▶ [Aim of the task] Match the string "Cancel" against each line below, and copy every line that matches.

▶ [Records contained in a dataset]
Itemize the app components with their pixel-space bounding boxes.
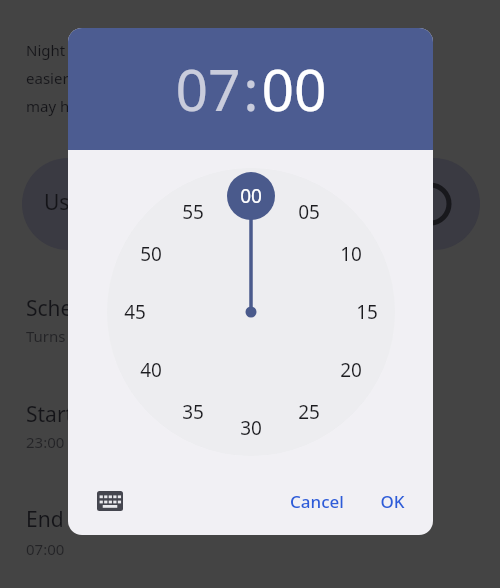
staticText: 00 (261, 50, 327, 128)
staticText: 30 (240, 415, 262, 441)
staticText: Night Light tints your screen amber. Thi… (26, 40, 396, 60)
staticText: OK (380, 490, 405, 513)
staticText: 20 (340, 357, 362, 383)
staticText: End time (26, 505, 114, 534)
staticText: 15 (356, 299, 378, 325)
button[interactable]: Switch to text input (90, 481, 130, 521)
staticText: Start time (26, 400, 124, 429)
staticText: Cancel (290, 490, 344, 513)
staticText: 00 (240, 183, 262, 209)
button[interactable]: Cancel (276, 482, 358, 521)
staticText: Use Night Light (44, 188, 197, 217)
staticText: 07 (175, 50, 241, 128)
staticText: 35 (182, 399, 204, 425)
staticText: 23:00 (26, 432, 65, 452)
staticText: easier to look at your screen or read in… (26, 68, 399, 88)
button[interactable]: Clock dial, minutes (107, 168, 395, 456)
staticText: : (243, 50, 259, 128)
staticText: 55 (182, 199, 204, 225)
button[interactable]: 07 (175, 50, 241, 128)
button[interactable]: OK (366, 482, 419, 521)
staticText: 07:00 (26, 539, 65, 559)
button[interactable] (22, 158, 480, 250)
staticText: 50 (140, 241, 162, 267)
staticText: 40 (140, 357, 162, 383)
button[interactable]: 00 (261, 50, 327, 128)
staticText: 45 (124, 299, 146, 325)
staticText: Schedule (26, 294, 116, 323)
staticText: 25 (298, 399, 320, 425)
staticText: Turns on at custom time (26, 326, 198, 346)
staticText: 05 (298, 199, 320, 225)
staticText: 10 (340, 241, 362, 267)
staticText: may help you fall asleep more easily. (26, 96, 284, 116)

* * *

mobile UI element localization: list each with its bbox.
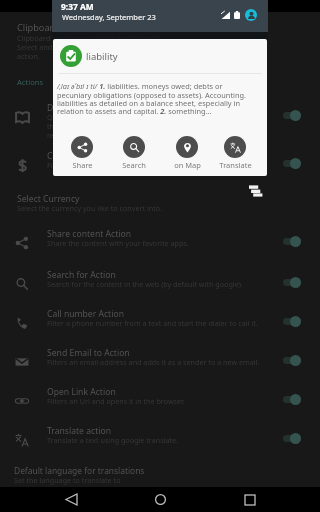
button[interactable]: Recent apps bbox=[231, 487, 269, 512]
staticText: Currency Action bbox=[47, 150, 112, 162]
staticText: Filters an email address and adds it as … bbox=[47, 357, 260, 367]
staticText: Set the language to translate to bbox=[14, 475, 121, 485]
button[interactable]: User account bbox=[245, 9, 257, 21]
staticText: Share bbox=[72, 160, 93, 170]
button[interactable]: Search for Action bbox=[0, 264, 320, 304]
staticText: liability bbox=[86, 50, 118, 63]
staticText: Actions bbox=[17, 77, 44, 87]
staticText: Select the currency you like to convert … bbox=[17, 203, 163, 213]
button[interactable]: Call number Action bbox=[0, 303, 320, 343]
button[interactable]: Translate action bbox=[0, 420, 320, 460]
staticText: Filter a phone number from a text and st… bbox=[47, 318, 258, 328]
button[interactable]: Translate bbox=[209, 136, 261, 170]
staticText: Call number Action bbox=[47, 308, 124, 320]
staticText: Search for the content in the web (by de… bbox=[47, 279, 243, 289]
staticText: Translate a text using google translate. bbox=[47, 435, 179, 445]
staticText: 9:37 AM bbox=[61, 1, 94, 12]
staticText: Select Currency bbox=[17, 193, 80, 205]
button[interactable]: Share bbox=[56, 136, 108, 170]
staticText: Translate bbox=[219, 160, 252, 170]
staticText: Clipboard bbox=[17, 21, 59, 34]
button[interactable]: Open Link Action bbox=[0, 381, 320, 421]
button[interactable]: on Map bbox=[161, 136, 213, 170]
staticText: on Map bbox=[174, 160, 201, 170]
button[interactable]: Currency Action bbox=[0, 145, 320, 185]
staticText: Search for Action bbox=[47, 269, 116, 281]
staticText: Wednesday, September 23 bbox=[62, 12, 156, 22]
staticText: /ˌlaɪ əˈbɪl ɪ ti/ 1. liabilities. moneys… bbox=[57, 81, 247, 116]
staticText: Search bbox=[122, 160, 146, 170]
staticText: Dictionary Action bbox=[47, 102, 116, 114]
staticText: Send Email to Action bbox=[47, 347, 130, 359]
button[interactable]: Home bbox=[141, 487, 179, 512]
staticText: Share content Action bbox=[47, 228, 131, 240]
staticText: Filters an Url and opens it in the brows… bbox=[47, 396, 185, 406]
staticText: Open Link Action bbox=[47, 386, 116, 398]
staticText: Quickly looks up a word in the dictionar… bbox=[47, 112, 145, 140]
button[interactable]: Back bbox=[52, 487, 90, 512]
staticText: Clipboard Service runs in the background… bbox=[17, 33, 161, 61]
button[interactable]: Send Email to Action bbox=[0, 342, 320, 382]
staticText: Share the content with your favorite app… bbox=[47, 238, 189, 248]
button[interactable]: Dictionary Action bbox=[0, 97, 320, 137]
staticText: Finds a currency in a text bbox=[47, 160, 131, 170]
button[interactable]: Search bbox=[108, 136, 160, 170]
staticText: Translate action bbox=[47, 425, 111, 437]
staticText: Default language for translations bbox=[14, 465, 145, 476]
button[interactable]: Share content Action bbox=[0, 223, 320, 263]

▶ [Answer section]
staticText: Cancel (290, 490, 344, 513)
button[interactable]: Cancel (276, 482, 358, 521)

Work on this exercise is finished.